**WORK REQUEST**
What is needed here is an exact repetition of the records below, beginning at the line that has "Mobil csatlakozó esetén" and stopping after the line that has "alkalmazást kell használnia.".

**TASK MATERIAL**

####################

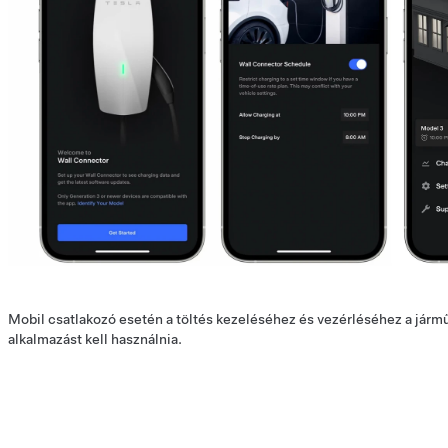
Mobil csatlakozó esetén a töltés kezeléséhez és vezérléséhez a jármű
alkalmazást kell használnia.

####################

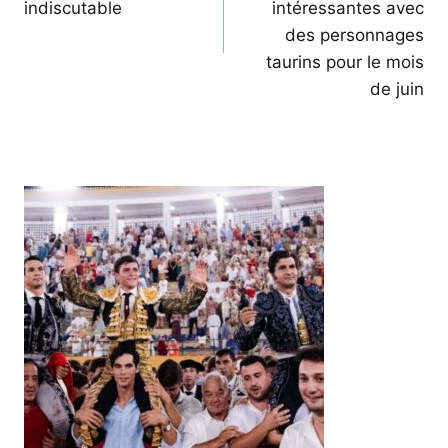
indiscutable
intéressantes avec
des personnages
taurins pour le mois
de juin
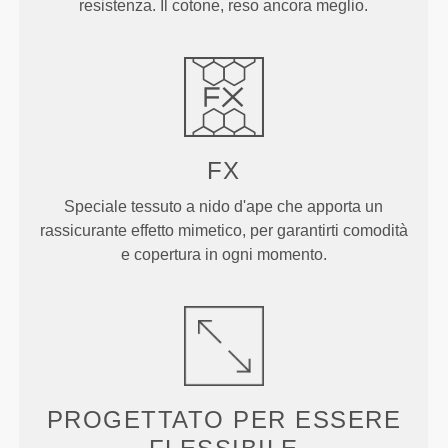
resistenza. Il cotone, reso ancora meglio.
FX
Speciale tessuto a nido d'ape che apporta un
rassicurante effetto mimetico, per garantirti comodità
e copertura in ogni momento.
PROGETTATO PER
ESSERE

####################

**ANSWER BOX**
Mobil csatlakozó esetén a töltés kezeléséhez és vezérléséhez a jármű
alkalmazást kell használnia.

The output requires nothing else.